Se realmente for uma questão que envolva, dentre vários fatores, falta de trabalho e de escala, acho que o Clécio talvez se sinta desvalorizado no próprio meio, e isso talvez doa demais - "falhei como dublador" talvez seja "porra, fulano não me escala, ciclana não me dá uma força, vai ver eu não sou bom".
Por mais que a gente tenha sindicato, "Dublagem Viva" e tal, a classe não me parece ser tão unida quanto a gente gostaria que fosse, me parece que ainda é muito "cada um por si". Antigamente isso não ocorria tanto porque era tudo dublado junto e em menos estúdios, então, enquanto hoje você pode ter dublado centenas de produções com o Clécio e nunca nem ter visto ele, antigamente você estaria o tempo todo com ele no estúdio, brincando entre takes, errando e se divertindo, etc, e aí acho que havia mais um senso de "comunidade", tanto é que muitos dubladores nunca se adaptaram a dublagem separada.
Enfim, perdão pelo textão, são vários pensamentos que passam pela cabeça numa hora dessas.
Tudo bem, Bruna, e faz todo o sentido na verdade.
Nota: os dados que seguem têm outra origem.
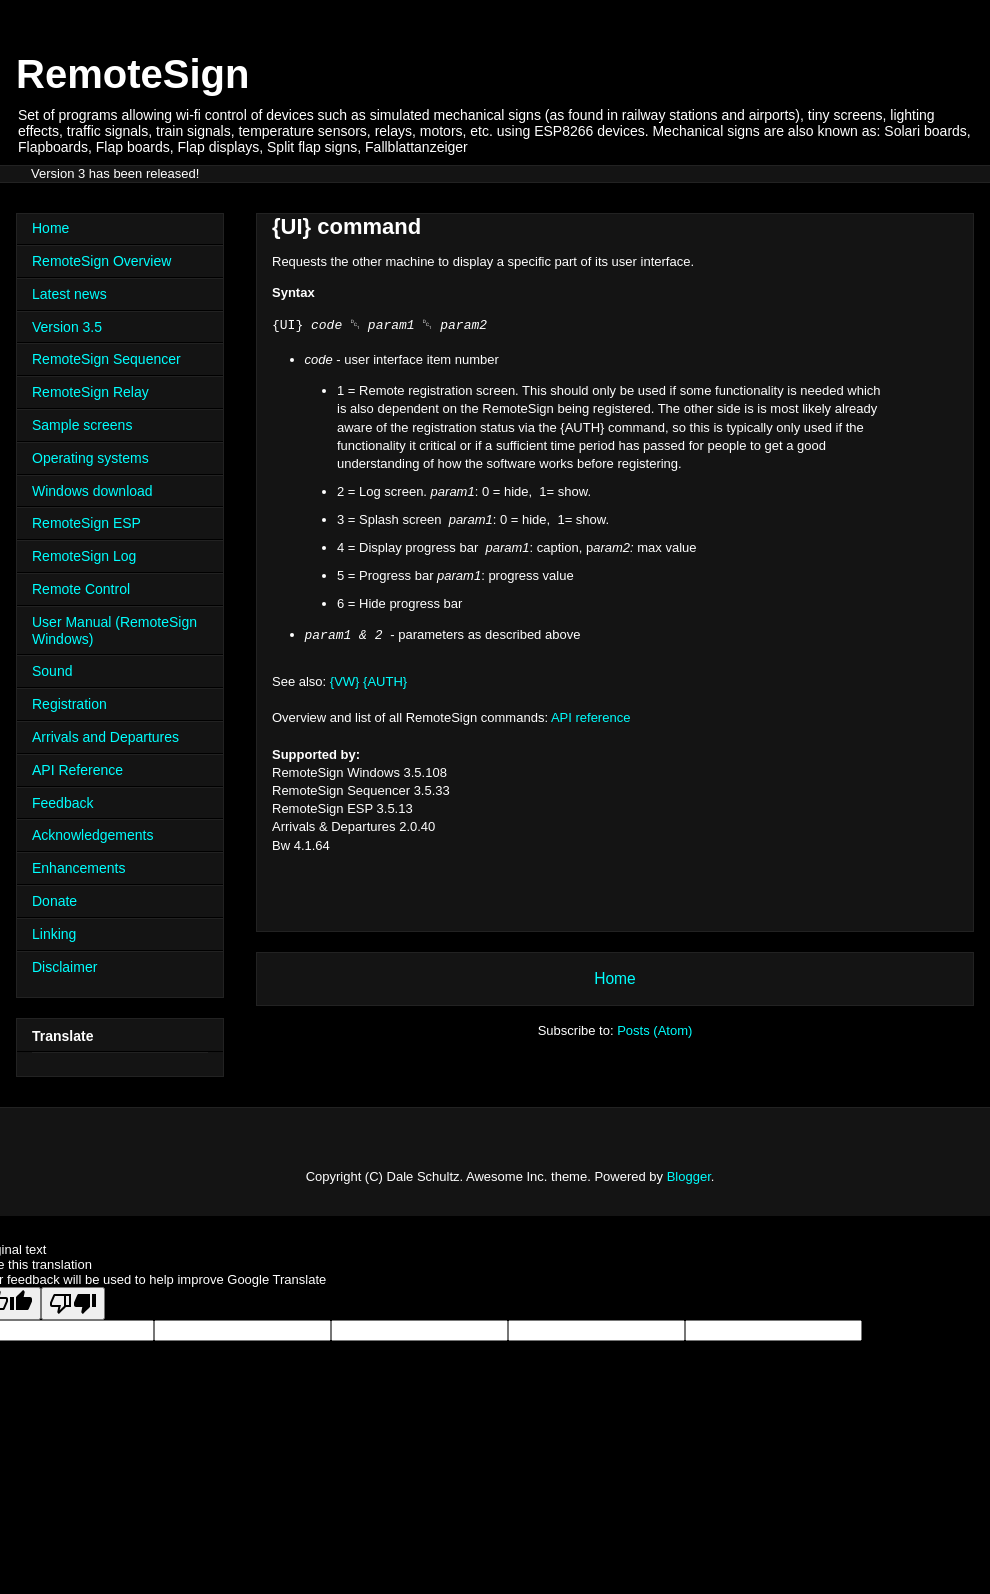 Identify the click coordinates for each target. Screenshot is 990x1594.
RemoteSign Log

Apoio de fã realmente é ótimo, mas a conta que precisa ser paga todo final de mês não vai ser paga com isso, e sim com dinheiro.
Fato também que todo mundo é mais atomizado hoje em dia, e no caso da dublagem, hoje com centenas de profissionais no Rio, mais outras centenas em SP, e ainda mais outros em vários polos alternativos e o advento do remoto, faz sentido pensar em como essa atomização acontece no meio também. Criar amizades profundas nesse cenário é muito mais difícil hoje do que era há 20, 30 anos atrás.
Na época da Herbert, por mais que se possa discutir sobre a eficiência ou não daquele modelo de trabalho, pessoal que era contratado do estúdio não ficava sem escala e o convívio comunitário no meio era uma realidade. Hoje não mais.
Mas isso é outra conversa de qualquer maneira. Que o Clécio encontre paz e apoio dos seus entes queridos.